[Stored items from a collection]
○ ○ ○ ○ ○ ○ ○

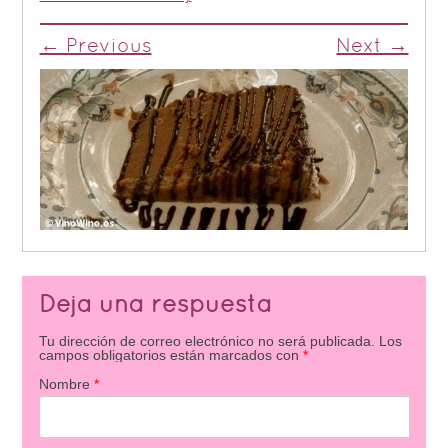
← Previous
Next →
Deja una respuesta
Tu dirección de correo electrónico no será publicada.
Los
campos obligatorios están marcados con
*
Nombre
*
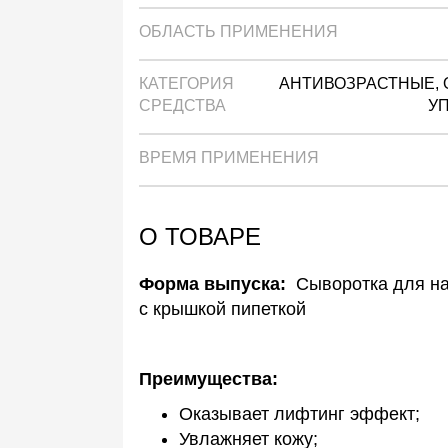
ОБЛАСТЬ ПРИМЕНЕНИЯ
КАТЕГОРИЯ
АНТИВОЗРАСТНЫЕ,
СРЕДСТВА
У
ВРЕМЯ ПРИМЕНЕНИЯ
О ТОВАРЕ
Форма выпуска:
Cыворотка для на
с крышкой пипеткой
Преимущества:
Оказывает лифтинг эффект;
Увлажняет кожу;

○ ○ ○ ○ ○ ○ ○

[Exercise aim]
Output the data above exactly, excluding images.

[Response]
← Previous
Next →
Deja una respuesta
Tu dirección de correo electrónico no será publicada.
Los
campos obligatorios están marcados con
*
Nombre
*
ОБЛАСТЬ ПРИМЕНЕНИЯ
КАТЕГОРИЯ
АНТИВОЗРАСТНЫЕ,
СРЕДСТВА
У
ВРЕМЯ ПРИМЕНЕНИЯ
О ТОВАРЕ
Форма выпуска:
Cыворотка для на
с крышкой пипеткой
Преимущества:
Оказывает лифтинг эффект;
Увлажняет кожу;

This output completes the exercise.